START Data to use

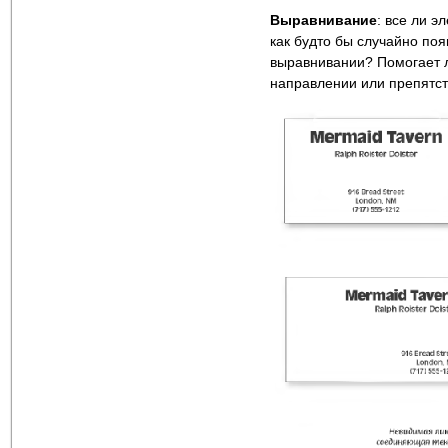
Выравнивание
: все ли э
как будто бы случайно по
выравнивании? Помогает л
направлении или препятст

END Data to use
START Data to use

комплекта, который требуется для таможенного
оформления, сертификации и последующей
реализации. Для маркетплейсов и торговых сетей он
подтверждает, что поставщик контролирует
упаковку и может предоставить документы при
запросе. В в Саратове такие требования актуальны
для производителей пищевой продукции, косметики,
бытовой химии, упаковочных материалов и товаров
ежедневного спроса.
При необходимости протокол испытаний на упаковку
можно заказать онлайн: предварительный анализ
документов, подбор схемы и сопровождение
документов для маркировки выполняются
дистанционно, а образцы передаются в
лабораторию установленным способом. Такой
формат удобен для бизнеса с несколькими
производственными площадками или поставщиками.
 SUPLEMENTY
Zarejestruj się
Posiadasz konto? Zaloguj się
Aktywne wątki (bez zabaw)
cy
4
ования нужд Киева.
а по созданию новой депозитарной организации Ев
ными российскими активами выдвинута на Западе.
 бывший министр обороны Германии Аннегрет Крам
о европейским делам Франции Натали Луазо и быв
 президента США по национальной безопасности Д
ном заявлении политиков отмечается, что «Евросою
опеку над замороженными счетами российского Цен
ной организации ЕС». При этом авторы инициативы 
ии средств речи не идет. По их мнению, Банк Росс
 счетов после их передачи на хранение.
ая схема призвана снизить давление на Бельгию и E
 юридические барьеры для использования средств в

END Data to use

Look above for the line with "бытовой химии, упаковочных" and the line with "юридические барьеры для"; transcribe both and all lines in between, exactly, and nothing else.

бытовой химии, упаковочных материалов и товаров
ежедневного спроса.
При необходимости протокол испытаний на упаковку
можно заказать онлайн: предварительный анализ
документов, подбор схемы и сопровождение
документов для маркировки выполняются
дистанционно, а образцы передаются в
лабораторию установленным способом. Такой
формат удобен для бизнеса с несколькими
производственными площадками или поставщиками.
 SUPLEMENTY
Zarejestruj się
Posiadasz konto? Zaloguj się
Aktywne wątki (bez zabaw)
cy
4
ования нужд Киева.
а по созданию новой депозитарной организации Ев
ными российскими активами выдвинута на Западе.
 бывший министр обороны Германии Аннегрет Крам
о европейским делам Франции Натали Луазо и быв
 президента США по национальной безопасности Д
ном заявлении политиков отмечается, что «Евросою
опеку над замороженными счетами российского Цен
ной организации ЕС». При этом авторы инициативы 
ии средств речи не идет. По их мнению, Банк Росс
 счетов после их передачи на хранение.
ая схема призвана снизить давление на Бельгию и E
 юридические барьеры для использования средств в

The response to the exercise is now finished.